Rare reports of more severe events such as phlebitis, cellulitis, induration, skin exfoliation, necrosis and fibrosis have been received as part of the continuing surveillance of paclitaxel safety. In some cases the onset of the injection site reaction either occurred during a prolonged infusion or was delayed by a week to ten days.
A specific treatment for extravasation reactions is unknown at this time. Given the possibility of extravasation, it is advisable to closely monitor the infusion site for possible infiltration during drug administration.
Radiation pneumonitis has been reported in patients receiving concurrent radiotherapy.

Combination treatment with trastuzumab.

When paclitaxel was administered as a 3-hour infusion in combination with trastuzumab for the first line treatment of patients with metastatic breast cancer, the following events (regardless of relationship to paclitaxel or trastuzumab) were reported more frequently than with single agent paclitaxel: heart failure, infection, chills, fever, cough, rash, arthralgia, tachycardia, diarrhea, hypertonia, epistaxis, acne, herpes simplex, accidental injury, insomnia, rhinitis, sinusitis and injection site reaction. Some of these frequency differences may be due to the increased number and duration of treatments with paclitaxel/trastuzumab combination vs single agent paclitaxel. Severe events were reported at similar rates for paclitaxel/trastuzumab and single agent paclitaxel.
Administration of trastuzumab in combination with paclitaxel in patients previously treated with anthracyclines resulted in an increased frequency and severity of cardiac dysfunction in comparison with patients treated with paclitaxel single agent and rarely has been associated with death. In all but these rare cases, patients responded to appropriate medical treatment.

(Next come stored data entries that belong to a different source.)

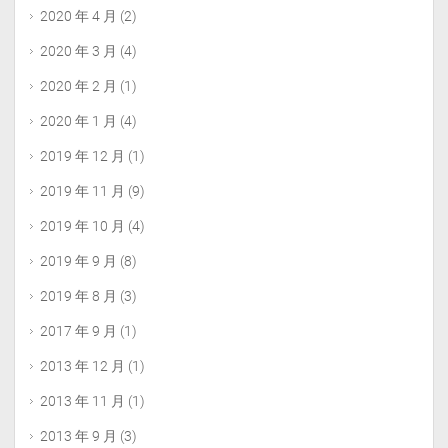
2020 年 4 月
(2)
2020 年 3 月
(4)
2020 年 2 月
(1)
2020 年 1 月
(4)
2019 年 12 月
(1)
2019 年 11 月
(9)
2019 年 10 月
(4)
2019 年 9 月
(8)
2019 年 8 月
(3)
2017 年 9 月
(1)
2013 年 12 月
(1)
2013 年 11 月
(1)
2013 年 9 月
(3)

Post marketing experience.

The following additional adverse reactions have been identified during post approval use of paclitaxel. Because the reactions are reported voluntarily from a population of uncertain size, it is not always possible to reliably estimate their frequency or establish a causal relationship to drug exposure.

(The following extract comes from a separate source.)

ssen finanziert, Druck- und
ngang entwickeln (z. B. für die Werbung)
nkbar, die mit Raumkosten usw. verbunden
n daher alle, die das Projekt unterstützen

Infections and infestations.

Pneumonia, sepsis.

Cardiac disorders.

Atrial fibrillations, supraventricular tachycardia, reduction of left ventricular ejection fraction, ventricular failure.

Haematological disorders.

Acute myeloid leukaemia, myelodysplastic syndrome.

Immune system disorders.

Anaphylactic reactions (with fatal outcome), anaphylactic shock, cross-hypersensitivity between paclitaxel and other taxanes has been reported.

Metabolism and nutrition disorders.

Anorexia, tumour lysis syndrome.

Psychiatric disorders.

Confusional state.

Vascular disorders.

Shock.

Respiratory, thoracic and mediastinal disorders.

Dyspnoea, pleural effusion, respiratory failure, interstitial pneumonia, lung fibrosis, pulmonary embolism, cough.

Gastrointestinal disorders.

Bowel obstruction, bowel perforation, ischemic colitis, pancreatitis, mesenteric thrombosis, pseudomembranous colitis, oesophagitis, constipation, ascites.

Neurological disorders.

Autonomic neuropathy (resulting in paralytic ileus and orthostatic hypotension), grand mal seizures, convulsions, encephalopathy, dizziness, headache, ataxia, paresthesia, hyperesthesia.

Eye disorders.

Photopsia, visual floaters, cystoid macular oedema, macular oedema.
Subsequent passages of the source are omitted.